*Task objective*: Beginning with the line where "cak bu tür programların" occurs, transcribe every line exactly through the last line of the listing below, and no others.

*Available data*:
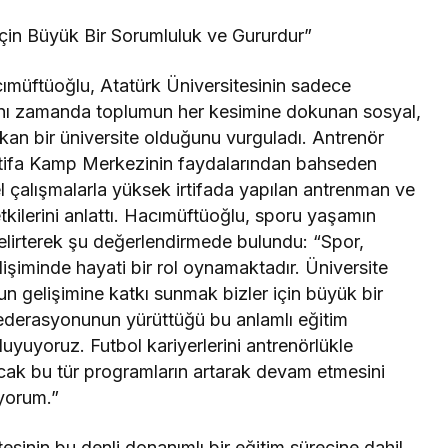
İçin Büyük Bir Sorumluluk ve Gururdur”
müftüoğlu, Atatürk Üniversitesinin sadece
aynı zamanda toplumun her kesimine dokunan sosyal,
 çıkan bir üniversite olduğunu vurguladı. Antrenör
rtifa Kamp Merkezinin faydalarından bahseden
 çalışmalarla yüksek irtifada yapılan antrenman ve
etkilerini anlattı. Hacımüftüoğlu, sporu yaşamın
belirterek şu değerlendirmede bulundu: “Spor,
lişiminde hayati bir rol oynamaktadır. Üniversite
un gelişimine katkı sunmak bizler için büyük bir
Federasyonunun yürüttüğü bu anlamlı eğitim
yuyoruz. Futbol kariyerlerini antrenörlükle
cak bu tür programların artarak devam etmesini
iyorum.”
tesinin bu denli donanımlı bir eğitim sürecine dahil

*Your response*:
cak bu tür programların artarak devam etmesini
iyorum.”
tesinin bu denli donanımlı bir eğitim sürecine dahil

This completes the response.